Whilst many people have heard of Tenerife, Gran Canaria and Lanzarote not many people know of La Palma. The island is the fifth largest of the Canary Islands, but has to a large extent escaped the ravages of mass tourism. Whilst the other islands cater to the masses with typical sun and sand package breaks, La Palma offers a much more authentic and discerning experience.
The most westerly of the Canaries, La Palma rises from the Atlantic into a lush volcanic peak of 2,423m. The center of the island is dominated by the magnificent and protected National Park which is a true paradise for walkers. The park is surrounded by jagged peaks which form a perimeter around the world's largest erosion crater. Walkers in the park draw audible gasps and they view dramatic scenery that they simply did not know existed in the Canary Islands. In general, the island is a haven for walkers with hundreds of well-marked and maintained routes.
After a day of hard walking, the island also has a number of stunning and deserted beaches for relaxation. Playa de La Veta on the west of the island is a particular treasure. Accessed by sea, or by a 30 minute hike, efforts are suitably rewarded by its powder soft sand and crystal clear water. Other easier to reach beaches, like Tazacorte, also have convenient restaurants and facilities as well as parking. For the more adventurous there is also the opportunity to scuba dive, mountain bike, horse ride or paraglide.
Food on the island is varied and ingredients like locally reared meat and freshly cooked fish often feature on the menu. Meals can be washed down with world renovated local local and even a hand rolled local Cigar, if one is so inclined.

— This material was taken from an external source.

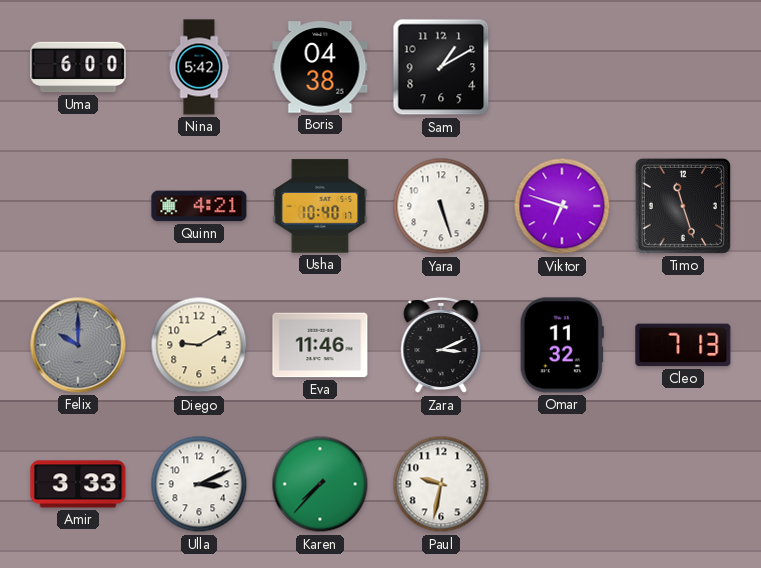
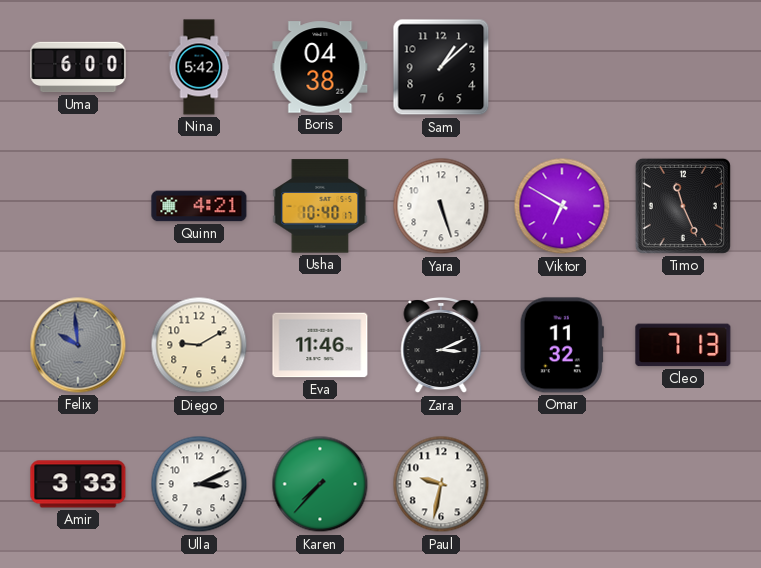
Sam: 1:10 -> 1:08
Viktor: 6:48 -> 6:50
Timo: 11:27 -> 11:26
Felix: 10:00 -> 9:59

The real jewel in La Palma's crown is its capital, Santa Cruz de La Palma. The town was once one of Spain's most important ports, and it's past glory can be seen in its beautiful architecture from the 17th and 18th Century. The town can easily captivate visitors for the day as they explore the cobbled street or enjoy lunch or a coffee in the many cafés overlooking the sea. The town also has a selection of excellent boutique shopping which will have people spending more than a few euros.
People on the island are proud of their heritage and through the year there are local festivals and events, which visitors are more than welcome to join. In February, Carnival hits La Palma with street parties, music and dancing until the early hours. Semana Santa (Easter time) is also an important religious occasion and the parade of the virgin through the streets is spectacular to see.